Steel took one glance at her but his mind was elsewhere. He took notice because, somehow, she seemed familiar.
“Make sure he doesn’t leave,” he ordered then headed towards the exit.
The cop said nothing. Even if she had he wouldn’t h
ave heard it. He needed air. Steel made his way up the stairs and pushed through the crowds of cops as if he was drunk or drugged.
As he walked outside the cool air of the morning felt good on his skin.
Now he had questions—too many of them in fact. He needed to find the girl and warn Armstrong, and as the breeze swept over his face his mind began to clear.
He shook his head. The girl would be safe because he knew exactly where she was, the company had her. That’s why Agent Lloyd was there, to take her to them.
He laughed to himself, shaking his head at the whole mess of it all.
But then the smile faded as the image of the female officer he’d just met sprang into his head. He had seen her somewhere before.
But where?
And then, as the cool air began to clear his head, he started to remember a woman he once knew, a young temptress he had met on a boat trip from hell. Back then she called herself Missy Studebaker.
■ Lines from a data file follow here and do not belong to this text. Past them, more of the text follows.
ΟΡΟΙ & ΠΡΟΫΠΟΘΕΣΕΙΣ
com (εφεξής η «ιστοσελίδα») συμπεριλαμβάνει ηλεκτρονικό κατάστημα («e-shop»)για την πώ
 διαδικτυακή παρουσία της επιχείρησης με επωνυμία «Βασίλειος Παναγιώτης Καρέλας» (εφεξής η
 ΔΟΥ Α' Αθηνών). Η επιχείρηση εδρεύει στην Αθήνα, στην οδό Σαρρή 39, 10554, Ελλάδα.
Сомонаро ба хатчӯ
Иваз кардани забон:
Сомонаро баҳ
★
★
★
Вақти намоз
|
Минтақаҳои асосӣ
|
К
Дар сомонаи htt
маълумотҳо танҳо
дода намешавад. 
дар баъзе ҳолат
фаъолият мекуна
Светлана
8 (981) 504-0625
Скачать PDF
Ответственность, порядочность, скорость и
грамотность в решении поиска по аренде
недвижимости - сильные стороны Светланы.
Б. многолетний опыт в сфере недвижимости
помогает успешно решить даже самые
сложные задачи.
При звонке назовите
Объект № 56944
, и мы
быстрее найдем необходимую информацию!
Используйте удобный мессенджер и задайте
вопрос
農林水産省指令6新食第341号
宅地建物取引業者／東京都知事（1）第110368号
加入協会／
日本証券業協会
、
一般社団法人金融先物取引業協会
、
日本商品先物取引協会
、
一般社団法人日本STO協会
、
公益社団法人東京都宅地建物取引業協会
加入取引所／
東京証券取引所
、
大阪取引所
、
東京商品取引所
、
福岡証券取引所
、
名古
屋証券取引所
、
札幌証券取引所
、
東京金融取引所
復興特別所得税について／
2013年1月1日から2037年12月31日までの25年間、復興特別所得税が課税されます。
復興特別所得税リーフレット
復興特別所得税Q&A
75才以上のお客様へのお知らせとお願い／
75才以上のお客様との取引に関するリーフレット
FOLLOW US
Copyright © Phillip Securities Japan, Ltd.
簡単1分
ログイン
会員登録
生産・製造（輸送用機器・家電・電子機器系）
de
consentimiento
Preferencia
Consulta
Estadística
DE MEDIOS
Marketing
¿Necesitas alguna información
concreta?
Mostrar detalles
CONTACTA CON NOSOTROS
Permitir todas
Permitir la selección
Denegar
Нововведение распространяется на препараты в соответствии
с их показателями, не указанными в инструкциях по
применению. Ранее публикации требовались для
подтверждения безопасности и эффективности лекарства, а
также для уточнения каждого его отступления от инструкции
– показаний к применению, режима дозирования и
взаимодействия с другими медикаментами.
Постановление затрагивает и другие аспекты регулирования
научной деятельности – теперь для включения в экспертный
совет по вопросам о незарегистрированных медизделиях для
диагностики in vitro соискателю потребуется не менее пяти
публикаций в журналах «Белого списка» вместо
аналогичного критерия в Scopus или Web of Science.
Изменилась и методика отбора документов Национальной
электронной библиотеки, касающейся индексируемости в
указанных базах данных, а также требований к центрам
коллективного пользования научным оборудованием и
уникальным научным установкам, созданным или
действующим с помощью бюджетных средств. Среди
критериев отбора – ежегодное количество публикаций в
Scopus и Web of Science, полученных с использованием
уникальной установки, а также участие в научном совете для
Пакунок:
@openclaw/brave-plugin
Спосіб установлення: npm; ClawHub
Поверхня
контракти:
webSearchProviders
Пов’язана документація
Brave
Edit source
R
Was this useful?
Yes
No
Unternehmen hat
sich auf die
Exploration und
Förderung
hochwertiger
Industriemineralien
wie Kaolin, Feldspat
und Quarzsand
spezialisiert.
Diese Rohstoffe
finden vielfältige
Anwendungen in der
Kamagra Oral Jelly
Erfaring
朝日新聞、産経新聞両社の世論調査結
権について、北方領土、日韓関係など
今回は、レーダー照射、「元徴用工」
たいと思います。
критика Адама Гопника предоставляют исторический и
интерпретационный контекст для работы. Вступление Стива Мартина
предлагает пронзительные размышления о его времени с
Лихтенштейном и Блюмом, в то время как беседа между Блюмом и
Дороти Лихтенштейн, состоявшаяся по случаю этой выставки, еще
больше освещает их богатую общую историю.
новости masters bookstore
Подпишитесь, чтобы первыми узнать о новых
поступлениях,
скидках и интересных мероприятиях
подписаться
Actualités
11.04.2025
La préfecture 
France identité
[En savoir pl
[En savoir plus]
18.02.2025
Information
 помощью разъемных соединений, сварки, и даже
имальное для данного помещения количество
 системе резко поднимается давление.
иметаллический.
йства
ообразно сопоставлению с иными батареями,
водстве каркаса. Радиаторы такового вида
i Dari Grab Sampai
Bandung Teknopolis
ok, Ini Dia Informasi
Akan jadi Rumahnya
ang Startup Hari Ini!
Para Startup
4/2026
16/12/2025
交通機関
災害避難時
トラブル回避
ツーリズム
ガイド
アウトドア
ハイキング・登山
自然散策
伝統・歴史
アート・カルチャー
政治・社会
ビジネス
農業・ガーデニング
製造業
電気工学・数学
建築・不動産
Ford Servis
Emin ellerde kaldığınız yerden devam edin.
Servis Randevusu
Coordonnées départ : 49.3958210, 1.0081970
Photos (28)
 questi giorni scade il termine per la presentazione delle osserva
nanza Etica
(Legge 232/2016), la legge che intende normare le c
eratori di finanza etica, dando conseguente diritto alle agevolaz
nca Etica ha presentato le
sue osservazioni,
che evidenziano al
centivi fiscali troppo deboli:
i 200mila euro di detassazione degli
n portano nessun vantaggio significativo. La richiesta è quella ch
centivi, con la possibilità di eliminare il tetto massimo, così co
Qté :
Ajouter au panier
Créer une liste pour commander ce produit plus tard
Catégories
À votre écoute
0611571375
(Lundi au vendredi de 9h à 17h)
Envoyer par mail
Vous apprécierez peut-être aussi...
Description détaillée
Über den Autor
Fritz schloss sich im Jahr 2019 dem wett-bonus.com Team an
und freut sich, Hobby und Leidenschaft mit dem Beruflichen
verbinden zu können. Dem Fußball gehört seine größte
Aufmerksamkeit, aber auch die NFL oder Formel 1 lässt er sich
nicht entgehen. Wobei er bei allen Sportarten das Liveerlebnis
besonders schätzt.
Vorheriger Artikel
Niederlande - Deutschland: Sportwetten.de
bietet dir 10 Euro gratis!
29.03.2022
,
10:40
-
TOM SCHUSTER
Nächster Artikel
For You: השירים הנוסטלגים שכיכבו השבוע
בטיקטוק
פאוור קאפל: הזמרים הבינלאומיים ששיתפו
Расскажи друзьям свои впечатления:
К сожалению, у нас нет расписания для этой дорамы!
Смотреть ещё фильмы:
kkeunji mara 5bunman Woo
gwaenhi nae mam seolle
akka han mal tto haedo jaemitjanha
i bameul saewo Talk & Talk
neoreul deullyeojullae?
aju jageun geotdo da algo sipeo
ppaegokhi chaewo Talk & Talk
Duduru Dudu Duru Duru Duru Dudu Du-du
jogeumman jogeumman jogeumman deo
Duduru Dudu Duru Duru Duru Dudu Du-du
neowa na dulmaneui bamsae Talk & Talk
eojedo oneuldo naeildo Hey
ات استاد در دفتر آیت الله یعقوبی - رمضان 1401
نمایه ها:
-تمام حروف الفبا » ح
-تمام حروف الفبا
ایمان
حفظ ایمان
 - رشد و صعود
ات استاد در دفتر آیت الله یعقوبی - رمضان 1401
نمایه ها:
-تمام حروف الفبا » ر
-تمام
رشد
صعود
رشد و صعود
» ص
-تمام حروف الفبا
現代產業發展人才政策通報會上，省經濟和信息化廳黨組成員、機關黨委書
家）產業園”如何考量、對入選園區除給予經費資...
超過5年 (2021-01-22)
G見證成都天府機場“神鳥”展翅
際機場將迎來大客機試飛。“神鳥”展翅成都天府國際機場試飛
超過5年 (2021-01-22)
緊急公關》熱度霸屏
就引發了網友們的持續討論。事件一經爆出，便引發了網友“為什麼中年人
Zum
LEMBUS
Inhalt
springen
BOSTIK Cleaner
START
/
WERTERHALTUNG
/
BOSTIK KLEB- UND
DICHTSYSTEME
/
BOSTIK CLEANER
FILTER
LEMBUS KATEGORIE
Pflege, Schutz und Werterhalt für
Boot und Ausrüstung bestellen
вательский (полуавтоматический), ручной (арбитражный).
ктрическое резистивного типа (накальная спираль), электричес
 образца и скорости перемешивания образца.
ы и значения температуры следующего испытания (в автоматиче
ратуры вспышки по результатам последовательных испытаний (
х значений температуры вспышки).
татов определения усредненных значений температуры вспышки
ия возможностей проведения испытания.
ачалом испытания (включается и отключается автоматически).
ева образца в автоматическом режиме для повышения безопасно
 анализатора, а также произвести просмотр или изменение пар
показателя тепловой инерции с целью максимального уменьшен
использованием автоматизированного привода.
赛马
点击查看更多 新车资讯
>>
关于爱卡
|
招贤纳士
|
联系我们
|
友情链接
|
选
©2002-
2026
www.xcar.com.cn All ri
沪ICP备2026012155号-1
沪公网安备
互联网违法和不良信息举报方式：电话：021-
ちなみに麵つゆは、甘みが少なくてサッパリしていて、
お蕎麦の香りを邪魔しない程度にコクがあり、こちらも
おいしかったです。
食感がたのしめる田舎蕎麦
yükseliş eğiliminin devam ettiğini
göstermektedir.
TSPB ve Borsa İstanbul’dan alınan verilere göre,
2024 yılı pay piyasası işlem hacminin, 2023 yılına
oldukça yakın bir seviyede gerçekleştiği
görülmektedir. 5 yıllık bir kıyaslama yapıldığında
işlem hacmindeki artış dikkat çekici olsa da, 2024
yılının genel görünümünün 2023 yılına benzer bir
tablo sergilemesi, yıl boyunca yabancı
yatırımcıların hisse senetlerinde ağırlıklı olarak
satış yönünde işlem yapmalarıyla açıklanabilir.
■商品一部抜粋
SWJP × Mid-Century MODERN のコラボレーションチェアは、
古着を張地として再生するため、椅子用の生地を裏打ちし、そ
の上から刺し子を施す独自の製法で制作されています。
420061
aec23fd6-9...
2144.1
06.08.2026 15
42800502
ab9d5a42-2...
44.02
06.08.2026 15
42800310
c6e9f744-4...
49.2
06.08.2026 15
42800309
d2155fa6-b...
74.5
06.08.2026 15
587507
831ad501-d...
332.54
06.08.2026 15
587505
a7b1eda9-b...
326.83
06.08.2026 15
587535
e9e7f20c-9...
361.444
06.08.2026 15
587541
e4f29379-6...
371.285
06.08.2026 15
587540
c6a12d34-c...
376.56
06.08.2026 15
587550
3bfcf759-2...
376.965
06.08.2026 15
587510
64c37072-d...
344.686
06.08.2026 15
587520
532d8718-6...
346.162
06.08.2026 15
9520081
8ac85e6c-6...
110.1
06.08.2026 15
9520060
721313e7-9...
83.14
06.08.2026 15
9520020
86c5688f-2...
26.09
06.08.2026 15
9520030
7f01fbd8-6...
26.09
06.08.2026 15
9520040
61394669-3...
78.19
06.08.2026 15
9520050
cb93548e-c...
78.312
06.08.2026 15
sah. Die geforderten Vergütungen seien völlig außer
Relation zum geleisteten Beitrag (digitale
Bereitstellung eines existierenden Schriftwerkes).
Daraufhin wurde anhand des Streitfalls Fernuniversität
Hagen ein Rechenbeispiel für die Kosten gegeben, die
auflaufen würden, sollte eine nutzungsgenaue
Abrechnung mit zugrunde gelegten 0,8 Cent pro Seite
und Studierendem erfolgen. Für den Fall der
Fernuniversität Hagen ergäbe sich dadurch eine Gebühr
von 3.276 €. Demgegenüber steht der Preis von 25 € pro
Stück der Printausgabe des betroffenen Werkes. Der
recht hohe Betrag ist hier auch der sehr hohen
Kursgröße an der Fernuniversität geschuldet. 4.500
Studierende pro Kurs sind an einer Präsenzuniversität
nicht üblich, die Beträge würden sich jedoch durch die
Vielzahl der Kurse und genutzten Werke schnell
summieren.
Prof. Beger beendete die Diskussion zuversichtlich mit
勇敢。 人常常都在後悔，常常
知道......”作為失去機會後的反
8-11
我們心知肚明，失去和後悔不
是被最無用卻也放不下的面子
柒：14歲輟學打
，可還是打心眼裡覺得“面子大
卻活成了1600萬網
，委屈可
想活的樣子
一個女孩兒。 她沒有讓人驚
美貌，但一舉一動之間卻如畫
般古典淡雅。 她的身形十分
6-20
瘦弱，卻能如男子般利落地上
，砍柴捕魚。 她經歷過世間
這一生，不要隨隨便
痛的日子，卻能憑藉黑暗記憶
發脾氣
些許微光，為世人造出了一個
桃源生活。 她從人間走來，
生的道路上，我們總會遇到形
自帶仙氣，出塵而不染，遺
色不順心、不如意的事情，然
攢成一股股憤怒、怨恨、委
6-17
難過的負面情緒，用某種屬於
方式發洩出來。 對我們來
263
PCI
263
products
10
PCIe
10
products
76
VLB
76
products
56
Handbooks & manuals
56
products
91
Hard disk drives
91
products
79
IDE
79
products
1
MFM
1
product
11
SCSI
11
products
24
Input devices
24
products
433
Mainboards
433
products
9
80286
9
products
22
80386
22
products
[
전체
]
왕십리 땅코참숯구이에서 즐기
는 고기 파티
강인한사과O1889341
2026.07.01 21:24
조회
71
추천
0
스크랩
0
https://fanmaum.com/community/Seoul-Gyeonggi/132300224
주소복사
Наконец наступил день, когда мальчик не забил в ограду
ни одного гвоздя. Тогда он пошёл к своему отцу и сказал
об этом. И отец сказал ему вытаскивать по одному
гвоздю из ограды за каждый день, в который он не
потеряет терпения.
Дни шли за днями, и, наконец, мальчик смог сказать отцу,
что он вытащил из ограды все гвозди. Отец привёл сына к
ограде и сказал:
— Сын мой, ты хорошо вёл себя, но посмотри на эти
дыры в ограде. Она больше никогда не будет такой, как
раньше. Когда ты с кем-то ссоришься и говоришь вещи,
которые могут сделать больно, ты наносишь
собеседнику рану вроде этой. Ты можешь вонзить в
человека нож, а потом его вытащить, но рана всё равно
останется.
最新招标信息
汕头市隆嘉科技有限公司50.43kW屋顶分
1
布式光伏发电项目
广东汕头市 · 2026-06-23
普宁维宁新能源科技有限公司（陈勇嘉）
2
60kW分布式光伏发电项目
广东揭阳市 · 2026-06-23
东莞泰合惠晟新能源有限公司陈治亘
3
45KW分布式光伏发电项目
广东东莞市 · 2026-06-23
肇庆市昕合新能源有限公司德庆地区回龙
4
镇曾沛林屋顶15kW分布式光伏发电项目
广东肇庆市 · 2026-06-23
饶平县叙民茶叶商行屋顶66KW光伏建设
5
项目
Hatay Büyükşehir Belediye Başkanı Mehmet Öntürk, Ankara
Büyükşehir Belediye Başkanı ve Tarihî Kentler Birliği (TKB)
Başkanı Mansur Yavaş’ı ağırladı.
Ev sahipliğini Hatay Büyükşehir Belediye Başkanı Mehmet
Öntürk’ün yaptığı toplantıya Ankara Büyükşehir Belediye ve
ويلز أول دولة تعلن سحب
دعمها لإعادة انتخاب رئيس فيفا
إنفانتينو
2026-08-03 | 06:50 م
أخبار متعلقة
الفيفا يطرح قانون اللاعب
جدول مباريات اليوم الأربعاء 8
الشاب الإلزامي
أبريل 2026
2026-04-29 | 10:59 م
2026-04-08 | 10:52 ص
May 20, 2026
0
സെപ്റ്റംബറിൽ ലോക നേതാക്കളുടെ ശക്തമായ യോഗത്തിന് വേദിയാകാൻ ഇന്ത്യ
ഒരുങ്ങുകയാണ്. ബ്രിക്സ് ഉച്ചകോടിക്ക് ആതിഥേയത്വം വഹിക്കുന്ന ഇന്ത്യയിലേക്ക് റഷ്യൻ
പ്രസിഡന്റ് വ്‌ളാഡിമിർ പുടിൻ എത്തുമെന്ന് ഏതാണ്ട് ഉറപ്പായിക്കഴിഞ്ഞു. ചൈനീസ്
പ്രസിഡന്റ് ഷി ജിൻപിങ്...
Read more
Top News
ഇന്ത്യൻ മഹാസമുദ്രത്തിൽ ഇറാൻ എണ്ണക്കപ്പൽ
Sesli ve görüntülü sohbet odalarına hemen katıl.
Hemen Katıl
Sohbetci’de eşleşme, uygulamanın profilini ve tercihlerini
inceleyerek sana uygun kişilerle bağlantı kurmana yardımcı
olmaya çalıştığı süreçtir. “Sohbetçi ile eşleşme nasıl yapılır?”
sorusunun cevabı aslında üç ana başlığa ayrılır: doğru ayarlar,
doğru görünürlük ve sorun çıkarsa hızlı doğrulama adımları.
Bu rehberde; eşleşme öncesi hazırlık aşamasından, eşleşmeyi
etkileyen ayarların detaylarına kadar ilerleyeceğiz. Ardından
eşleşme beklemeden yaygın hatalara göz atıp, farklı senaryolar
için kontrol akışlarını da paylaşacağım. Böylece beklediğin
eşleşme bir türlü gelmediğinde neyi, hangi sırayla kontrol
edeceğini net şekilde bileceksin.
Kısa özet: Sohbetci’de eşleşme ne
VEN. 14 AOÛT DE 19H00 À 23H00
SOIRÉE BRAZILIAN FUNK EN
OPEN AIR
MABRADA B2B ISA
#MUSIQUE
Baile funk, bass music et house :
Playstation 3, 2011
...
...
Steel spun around to face the precinct doors. A look of sudden shock covered his face as he realised that that same woman was now guarding the Chief downstairs. She had changed the colour of her hair but it was her sure enough.
He ran inside the precinct and made for the stairs, hoping he would make it in time. As he entered the long corridor he noticed there was no guard outside the interrogation room. He slowed and walked towards it. The door was wide open and the lights fully on, as if for effect.
Inside Chief Doyle sat there with his head lying back, and pieces of brain and bone fragments made a pattern on the back wall. Steel noticed on the table a tube of black lipstick that stood on its base, with the bullet-shaped lozenge of glossy black lipstick showing.
They had gotten to him and he had let them. Behind him the sound of footsteps echoed in the concrete passage.
“Oh, man, who did this?”
Steel could feel everyone looking at him, but he simply stood there. “There was a female officer watching the door,” he announced. “I went to get some fresh air.”
He turned to see the suspicious looks from Tooms, McCall and Brant.